> [MATERIAL FOR THE TASK]:
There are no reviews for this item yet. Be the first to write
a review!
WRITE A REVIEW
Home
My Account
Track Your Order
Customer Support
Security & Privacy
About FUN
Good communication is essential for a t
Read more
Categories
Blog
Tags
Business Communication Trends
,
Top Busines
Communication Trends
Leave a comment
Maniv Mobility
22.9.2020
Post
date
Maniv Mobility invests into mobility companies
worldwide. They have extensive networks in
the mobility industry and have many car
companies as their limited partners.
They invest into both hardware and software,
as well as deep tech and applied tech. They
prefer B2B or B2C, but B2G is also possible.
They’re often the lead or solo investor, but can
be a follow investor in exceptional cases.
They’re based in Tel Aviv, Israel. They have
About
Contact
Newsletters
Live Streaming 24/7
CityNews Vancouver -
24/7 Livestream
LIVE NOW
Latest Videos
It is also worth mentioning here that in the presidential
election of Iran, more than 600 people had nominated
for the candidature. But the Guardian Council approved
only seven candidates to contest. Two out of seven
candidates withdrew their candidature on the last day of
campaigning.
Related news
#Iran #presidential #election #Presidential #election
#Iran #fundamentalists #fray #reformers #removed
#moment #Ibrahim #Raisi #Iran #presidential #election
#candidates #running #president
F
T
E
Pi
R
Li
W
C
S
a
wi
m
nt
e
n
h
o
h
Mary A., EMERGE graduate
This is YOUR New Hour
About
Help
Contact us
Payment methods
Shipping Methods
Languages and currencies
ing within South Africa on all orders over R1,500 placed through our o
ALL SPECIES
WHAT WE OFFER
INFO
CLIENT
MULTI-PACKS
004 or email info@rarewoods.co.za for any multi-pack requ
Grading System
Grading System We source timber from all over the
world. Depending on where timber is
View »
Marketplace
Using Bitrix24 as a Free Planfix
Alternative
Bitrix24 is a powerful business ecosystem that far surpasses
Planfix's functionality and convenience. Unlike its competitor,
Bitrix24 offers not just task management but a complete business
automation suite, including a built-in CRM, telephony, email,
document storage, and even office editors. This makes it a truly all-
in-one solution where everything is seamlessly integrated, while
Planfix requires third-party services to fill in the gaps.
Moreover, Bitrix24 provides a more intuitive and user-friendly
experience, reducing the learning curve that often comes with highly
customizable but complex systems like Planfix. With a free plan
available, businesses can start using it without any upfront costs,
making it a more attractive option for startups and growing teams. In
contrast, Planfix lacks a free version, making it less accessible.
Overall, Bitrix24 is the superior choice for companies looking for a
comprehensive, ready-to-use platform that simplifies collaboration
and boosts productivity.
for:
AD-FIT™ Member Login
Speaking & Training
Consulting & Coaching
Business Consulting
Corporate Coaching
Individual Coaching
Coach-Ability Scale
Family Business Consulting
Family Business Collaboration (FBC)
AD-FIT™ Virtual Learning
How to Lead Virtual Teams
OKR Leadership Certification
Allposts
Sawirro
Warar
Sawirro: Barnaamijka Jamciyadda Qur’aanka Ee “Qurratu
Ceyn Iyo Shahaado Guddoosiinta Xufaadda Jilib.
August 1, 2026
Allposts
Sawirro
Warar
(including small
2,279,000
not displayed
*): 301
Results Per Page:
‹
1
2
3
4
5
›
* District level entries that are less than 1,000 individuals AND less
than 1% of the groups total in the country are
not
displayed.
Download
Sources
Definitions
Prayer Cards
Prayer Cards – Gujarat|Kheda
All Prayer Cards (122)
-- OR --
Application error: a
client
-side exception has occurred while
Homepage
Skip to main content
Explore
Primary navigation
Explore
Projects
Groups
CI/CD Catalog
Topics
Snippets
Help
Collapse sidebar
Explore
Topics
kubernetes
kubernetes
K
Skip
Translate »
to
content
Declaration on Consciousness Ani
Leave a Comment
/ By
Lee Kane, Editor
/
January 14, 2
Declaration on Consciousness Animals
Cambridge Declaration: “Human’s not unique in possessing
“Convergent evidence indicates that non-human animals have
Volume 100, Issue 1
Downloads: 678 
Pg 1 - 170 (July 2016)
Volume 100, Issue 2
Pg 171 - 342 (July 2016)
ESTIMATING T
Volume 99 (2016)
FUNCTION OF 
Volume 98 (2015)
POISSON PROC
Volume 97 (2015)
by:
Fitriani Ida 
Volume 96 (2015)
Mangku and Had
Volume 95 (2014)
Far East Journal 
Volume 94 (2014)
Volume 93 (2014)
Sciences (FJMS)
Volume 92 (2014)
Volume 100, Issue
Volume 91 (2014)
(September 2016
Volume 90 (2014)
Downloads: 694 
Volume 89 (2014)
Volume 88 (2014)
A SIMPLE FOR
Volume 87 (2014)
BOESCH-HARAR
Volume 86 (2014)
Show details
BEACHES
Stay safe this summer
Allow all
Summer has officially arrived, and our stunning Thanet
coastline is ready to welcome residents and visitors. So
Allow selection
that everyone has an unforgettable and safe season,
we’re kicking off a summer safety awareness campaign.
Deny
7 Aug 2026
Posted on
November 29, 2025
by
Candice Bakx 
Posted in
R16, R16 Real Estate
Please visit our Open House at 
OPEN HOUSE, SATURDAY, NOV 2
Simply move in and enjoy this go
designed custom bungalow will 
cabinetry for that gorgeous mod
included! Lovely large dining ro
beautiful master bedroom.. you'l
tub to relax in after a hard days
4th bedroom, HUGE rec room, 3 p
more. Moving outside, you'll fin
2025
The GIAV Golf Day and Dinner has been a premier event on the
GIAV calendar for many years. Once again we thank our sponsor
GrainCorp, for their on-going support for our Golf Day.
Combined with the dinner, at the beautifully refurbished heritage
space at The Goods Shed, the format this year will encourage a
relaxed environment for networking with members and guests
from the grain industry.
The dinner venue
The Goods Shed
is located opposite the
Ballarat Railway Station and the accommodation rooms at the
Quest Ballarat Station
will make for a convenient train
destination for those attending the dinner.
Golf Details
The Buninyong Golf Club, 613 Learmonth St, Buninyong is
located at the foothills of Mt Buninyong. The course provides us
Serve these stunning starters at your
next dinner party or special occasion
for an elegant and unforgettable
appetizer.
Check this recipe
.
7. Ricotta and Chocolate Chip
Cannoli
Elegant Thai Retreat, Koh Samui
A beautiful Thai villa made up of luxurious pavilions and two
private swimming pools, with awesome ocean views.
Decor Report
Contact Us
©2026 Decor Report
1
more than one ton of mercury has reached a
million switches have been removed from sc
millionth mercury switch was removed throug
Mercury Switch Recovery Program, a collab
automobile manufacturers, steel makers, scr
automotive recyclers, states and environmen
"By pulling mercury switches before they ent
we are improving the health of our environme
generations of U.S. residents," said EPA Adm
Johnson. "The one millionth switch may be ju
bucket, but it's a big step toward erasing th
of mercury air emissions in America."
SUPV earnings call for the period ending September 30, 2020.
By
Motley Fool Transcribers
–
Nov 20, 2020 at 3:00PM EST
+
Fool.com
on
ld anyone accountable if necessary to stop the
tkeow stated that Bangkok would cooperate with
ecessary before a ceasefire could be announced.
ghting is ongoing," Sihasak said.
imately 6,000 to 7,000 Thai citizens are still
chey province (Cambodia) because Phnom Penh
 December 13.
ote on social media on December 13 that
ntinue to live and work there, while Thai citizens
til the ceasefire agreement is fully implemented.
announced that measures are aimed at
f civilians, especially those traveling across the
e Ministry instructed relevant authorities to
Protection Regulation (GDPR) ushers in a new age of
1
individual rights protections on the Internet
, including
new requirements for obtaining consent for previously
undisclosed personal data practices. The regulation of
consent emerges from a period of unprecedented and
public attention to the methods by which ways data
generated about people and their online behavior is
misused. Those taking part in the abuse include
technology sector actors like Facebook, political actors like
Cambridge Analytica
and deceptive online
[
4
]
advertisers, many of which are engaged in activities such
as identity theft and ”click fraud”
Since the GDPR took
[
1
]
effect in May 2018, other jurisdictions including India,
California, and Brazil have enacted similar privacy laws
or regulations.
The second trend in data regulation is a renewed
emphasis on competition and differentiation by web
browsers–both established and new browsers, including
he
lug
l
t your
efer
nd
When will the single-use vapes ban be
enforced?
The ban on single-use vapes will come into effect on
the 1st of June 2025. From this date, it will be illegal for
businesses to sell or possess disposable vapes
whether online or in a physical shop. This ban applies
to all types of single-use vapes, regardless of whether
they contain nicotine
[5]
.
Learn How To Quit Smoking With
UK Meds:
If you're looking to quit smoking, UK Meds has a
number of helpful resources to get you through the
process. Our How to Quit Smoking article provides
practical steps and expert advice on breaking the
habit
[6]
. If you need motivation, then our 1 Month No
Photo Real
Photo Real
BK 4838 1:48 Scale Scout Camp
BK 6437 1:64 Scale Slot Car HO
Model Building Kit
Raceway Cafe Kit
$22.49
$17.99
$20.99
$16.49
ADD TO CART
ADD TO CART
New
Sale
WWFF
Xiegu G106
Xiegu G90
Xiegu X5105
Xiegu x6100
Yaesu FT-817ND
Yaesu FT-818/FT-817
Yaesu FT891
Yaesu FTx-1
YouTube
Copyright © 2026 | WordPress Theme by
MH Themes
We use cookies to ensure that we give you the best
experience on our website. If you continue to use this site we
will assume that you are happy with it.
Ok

> [EXERCISE DETAILS]: Look through the listing above. Pick out each line with "period" and copy it.

> [RESULT OF THE TASK]:
SUPV earnings call for the period ending September 30, 2020.
consent emerges from a period of unprecedented and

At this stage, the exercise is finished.